WORK TASK |
What lines in the data hold the string "Générales"? Show them.

MATERIAL SHOWN |
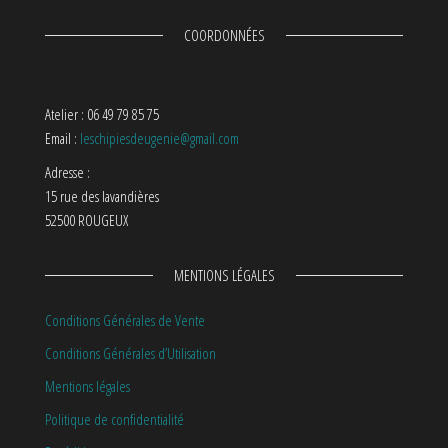
COORDONNÉES
Atelier : 06 49 79 85 75
Email :
leschipiesdeugenie@gmail.com
Adresse :
15 rue des lavandières
52500 ROUGEUX
MENTIONS LÉGALES
Conditions Générales de Vente
Conditions Générales d’Utilisation
Mentions légales
Politique de confidentialité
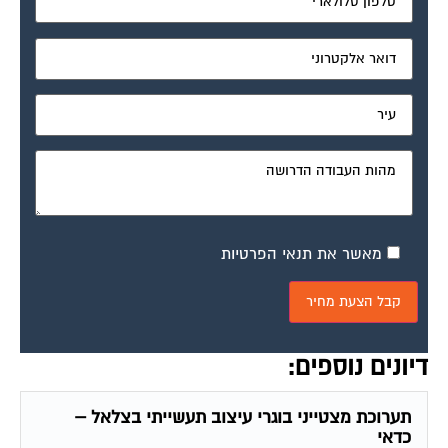
מאשר את תנאי הפרטיות
דיונים נוספים:
תערוכת מצטייני בוגרי עיצוב תעשייתי בצלאל –
כדאי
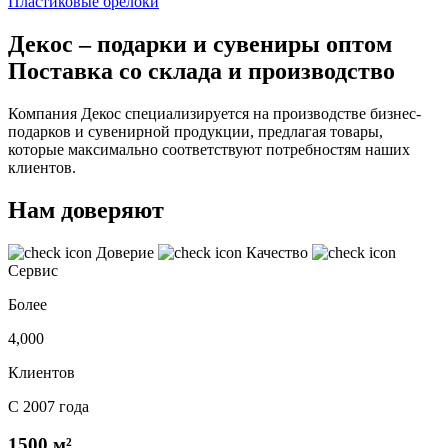
Пластиковые брелоки
Декос – подарки и сувениры оптом
Поставка со склада и производство
Компания Декос специализируется на производстве бизнес-
подарков и сувенирной продукции, предлагая товары,
которые максимально соответствуют потребностям наших
клиентов.
Нам доверяют
Доверие
Качество
Сервис
Более
4,000
Клиентов
С 2007 года
1500 м²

WRITTEN SOLUTION |
Conditions Générales de Vente
Conditions Générales d’Utilisation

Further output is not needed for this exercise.